Mamopoulos M, Assimakopoulos E, Reece E A, Andreou A, Zheng X Z, Mantalenakis S
First Department of Obstetrics and Gynecology, Aristotelian University of Thessaloniki, Greece.
Am J Obstet Gynecol. 1990 May;162(5):1225-9. doi: 10.1016/0002-9378(90)90023-z.
Fifteen patients with polyhydramnios and clinical symptoms related to excess amniotic fluid volume were treated with indomethacin therapy that was started at a mean gestational age of 27.4 +/- 2.79 weeks and discontinued at a mean gestational age of 32.9 +/- 1.83 weeks. Patients were treated with 2.0 to 2.2 mg of indomethacin per kilogram of body weight per day, either orally or by rectal suppositories. No therapy was administered after 35 weeks, and the duration of therapy was no longer than 4 weeks. The majority of fluid reduction occurred within the first week of treatment. Subsequently, a smaller but steady reduction of fluid was observed. All patients were delivered after 38 weeks with a mean birth weight of 3543 +/- 586.3 gm. Examinations of newborns at birth and follow-up at 3 months, 6 months, and 1 year revealed no adverse effects of indomethacin administration.

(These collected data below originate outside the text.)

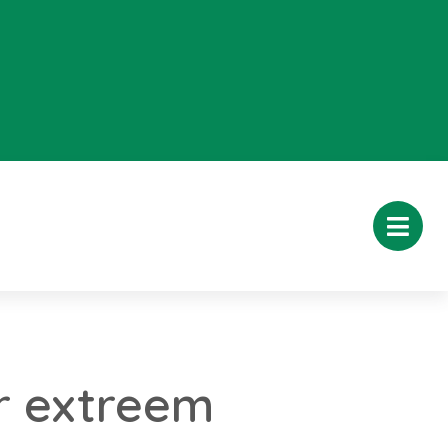
r extreem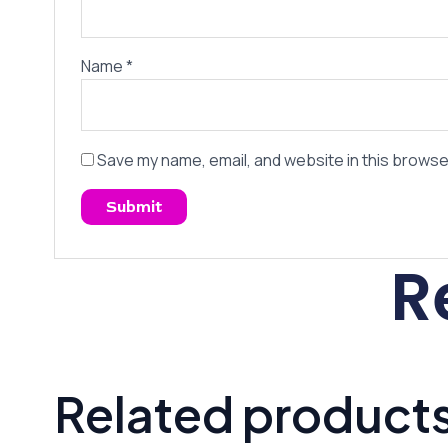
Name
*
Save my name, email, and website in this browse
R
Related product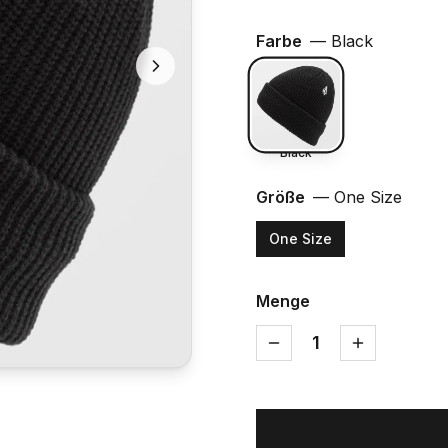
Farbe
—
Black
Black
Größe
—
One Size
One Size
Menge
1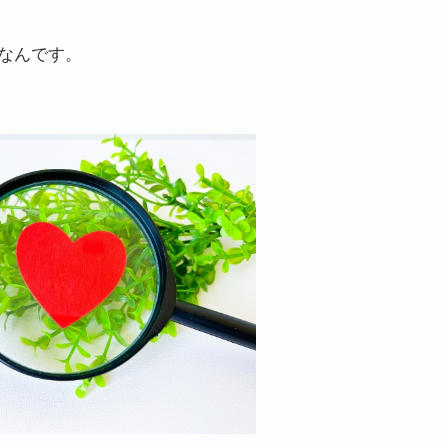
なんです。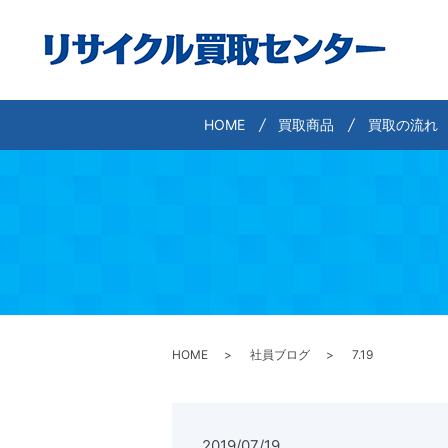
HOME
買取商品
買取の流れ
HOME
社員ブログ
7.19
2019/07/19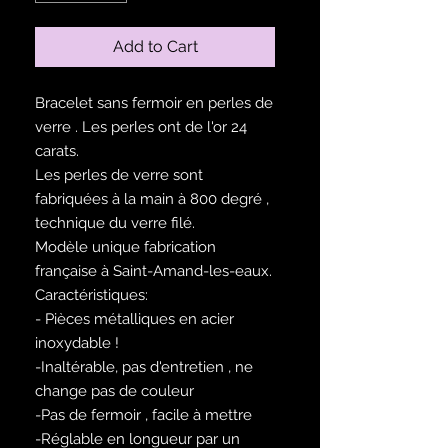
Add to Cart
Bracelet sans fermoir en perles de
verre . Les perles ont de l'or 24
carats.
Les perles de verre sont
fabriquées à la main à 800 degré ,
technique du verre filé.
Modèle unique fabrication
française à Saint-Amand-les-eaux.
Caractéristiques:
- Pièces métalliques en acier
inoxydable !
-Inaltérable, pas d'entretien , ne
change pas de couleur
-Pas de fermoir , facile à mettre
-Réglable en longueur par un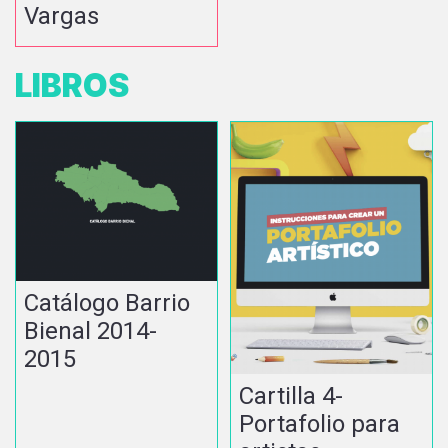
Vargas
LIBROS
Catálogo Barrio
Bienal 2014-
2015
Cartilla 4-
Portafolio para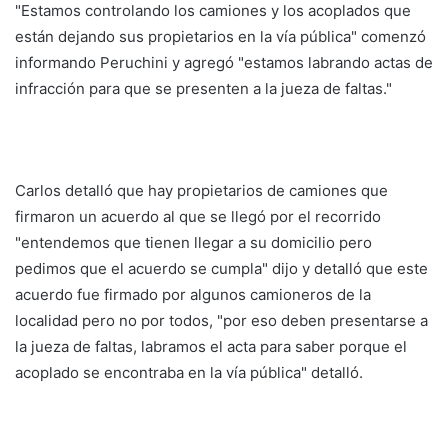
"Estamos controlando los camiones y los acoplados que
están dejando sus propietarios en la vía pública" comenzó
informando Peruchini y agregó "estamos labrando actas de
infracción para que se presenten a la jueza de faltas."
Carlos detalló que hay propietarios de camiones que
firmaron un acuerdo al que se llegó por el recorrido
"entendemos que tienen llegar a su domicilio pero
pedimos que el acuerdo se cumpla" dijo y detalló que este
acuerdo fue firmado por algunos camioneros de la
localidad pero no por todos, "por eso deben presentarse a
la jueza de faltas, labramos el acta para saber porque el
acoplado se encontraba en la vía pública" detalló.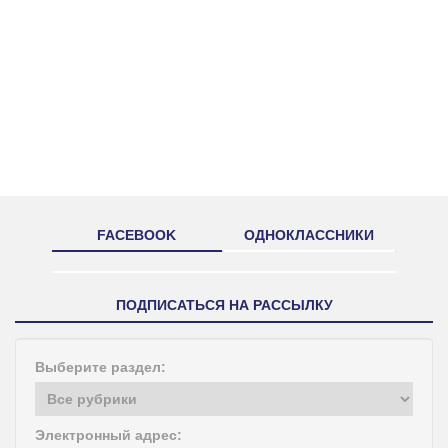
FACEBOOK
ОДНОКЛАССНИКИ
ПОДПИСАТЬСЯ НА РАССЫЛКУ
Выберите раздел:
Электронный адрес: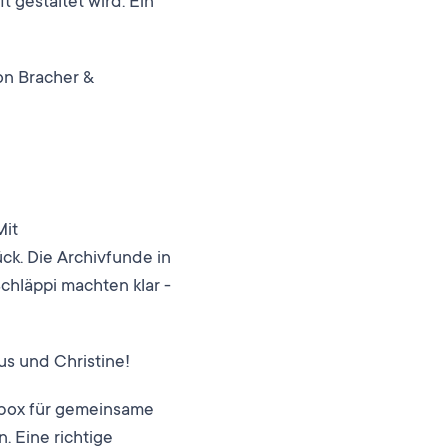
t gestaltet wird. Ein
on Bracher &
Mit
ck. Die Archivfunde in
chläppi machten klar -
s und Christine!
obox für gemeinsame
. Eine richtige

15例羊水过多且有与羊水量过多相关临床症状的患者接受了吲哚美辛治疗,治疗始于平均孕龄27.4±2.79周,于平均孕龄32.9±1.83周停药。患者每天按每千克体重2.0至2.2毫克的剂量接受吲哚美辛治疗,给药途径为口服或直肠栓剂。35周后不再进行治疗,治疗持续时间不超过4周。大部分羊水减少发生在治疗的第一周内。随后,观察到羊水有较小但稳定的减少。所有患者均在38周后分娩,平均出生体重为3543±586.3克。新生儿出生时的检查以及3个月、6个月和1岁时的随访显示,使用吲哚美辛没有不良反应。